Of course, you also need the Packmol package, which you can get from
  http://www.ime.unicamp.br/~martinez/packmol
by clicking on the Download link. By following this link you will download the file packmol.tar.gz which contains the whole source code of Packmol.

If you plan to use MOLDY as your MD package, read THIS.

How to compile Packmol

Once you have downloaded the packmol.tar.gz file from the home-page, you need to expand the files and compile the package. This is done by:

Expanding the files:
  tar -xvzf packmol.tar.gz
This will create a directory called packmol inside which you can find the source code. You can build the executable by:
  cd packmol
  make
That's it, if no error was reported the packmol executable was built.

-----

If you have problems, let the configure script find a suitable compiler for you:

chmod +x ./configure (this makes the script executable)

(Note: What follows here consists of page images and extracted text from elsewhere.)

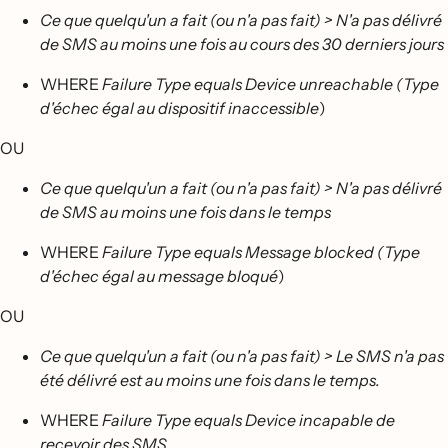
Ce que quelqu'un a fait (ou n'a pas fait) > N'a pas délivré
de SMS au moins une fois au cours des 30 derniers jours
WHERE
Failure Type equals Device unreachable (Type
d'échec égal au dispositif inaccessible
)
OU
Ce que quelqu'un a fait (ou n'a pas fait) > N'a pas délivré
de SMS au moins une fois dans le temps
WHERE
Failure Type equals Message blocked (Type
d'échec égal au message bloqué
)
OU
Ce que quelqu'un a fait (ou n'a pas fait) > Le SMS n'a pas
été délivré est au moins une fois dans le temps.
WHERE
Failure Type equals Device incapable de
recevoir des SMS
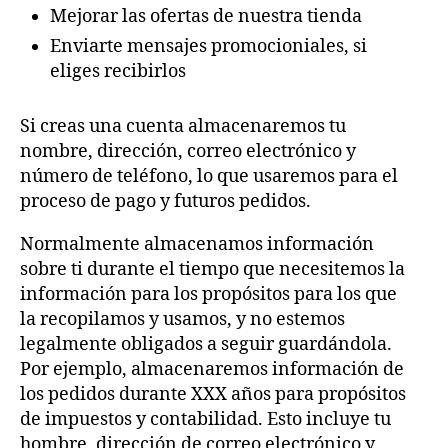
Mejorar las ofertas de nuestra tienda
Enviarte mensajes promocioniales, si
eliges recibirlos
Si creas una cuenta almacenaremos tu
nombre, dirección, correo electrónico y
número de teléfono, lo que usaremos para el
proceso de pago y futuros pedidos.
Normalmente almacenamos información
sobre ti durante el tiempo que necesitemos la
información para los propósitos para los que
la recopilamos y usamos, y no estemos
legalmente obligados a seguir guardándola.
Por ejemplo, almacenaremos información de
los pedidos durante XXX años para propósitos
de impuestos y contabilidad. Esto incluye tu
hombre, dirección de correo electrónico y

./configure (this executes the script)

If the script was not able to find a suitable compiler, then you can manually set the compiler by:

./configure /path/to/your/compiler/yourcompiler

Then, run the "make" command again:

make

If no error was detected, an executable called packmol is now ready.

Running Packmol

Once you have compiled and built your input file, run Packmol with

packmol < packmol.inp

Were packmol.inp is the input file (you can obtain example files by clicking at the 'Input examples' link on the left).

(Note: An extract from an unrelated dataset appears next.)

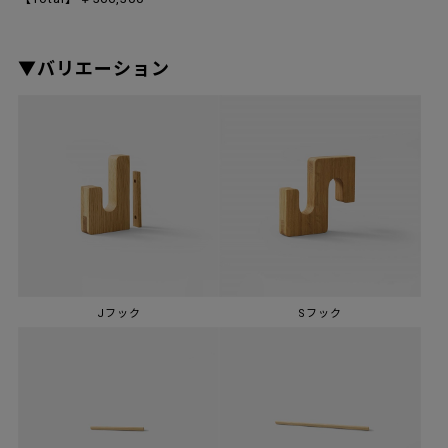
▼バリエーション
Jフック
Sフック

A successful packing will end with something like

------------------------------
Success!
Final objective function value: .22503E-01
Maximum violation of target distance: 0.000000
Maximum violation of the constraints: .78985E-02

------------------------------


Where the maximum violation of the target distance indicates the difference between the minimum distance between atoms required by the user and that of the solution. It will not be greater than 10-2 The maximum violation of the constrains must not be greater than 10-2.

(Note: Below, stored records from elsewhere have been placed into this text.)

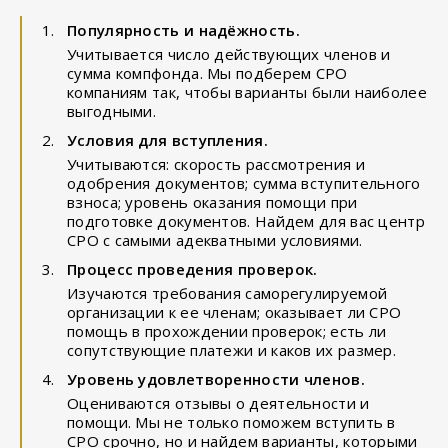
Популярность и надёжность.
Учитывается число действующих членов и
сумма компфонда. Мы подберем СРО
компаниям так, чтобы варианты были наиболее
выгодными.
Условия для вступления.
Учитываются: скорость рассмотрения и
одобрения документов; сумма вступительного
взноса; уровень оказания помощи при
подготовке документов. Найдем для вас центр
СРО с самыми адекватными условиями.
Процесс проведения проверок.
Изучаются требования саморегулируемой
организации к ее членам; оказывает ли СРО
помощь в прохождении проверок; есть ли
сопутствующие платежи и каков их размер.
Уровень удовлетворенности членов.
Оцениваются отзывы о деятельности и
помощи. Мы не только поможем вступить в
СРО срочно, но и найдем варианты, которыми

A good idea is to check if your constraints are correct by using the "check" keyword in the input file. With this option a rough initial approximation will be built but no actual packing will be performed. You can look at the output to see if the molecules are within the desired regions (but do not expect a good structure at this point!). Just add the word "check" to any line of your input file (available since 28 Feb 2008).



Common issues:

- If you get "Command not found" when running Packmol, use
./packmol < packmol.inp
(with a "./" before "packmol") or add the directory where the packmol executable is located to your path.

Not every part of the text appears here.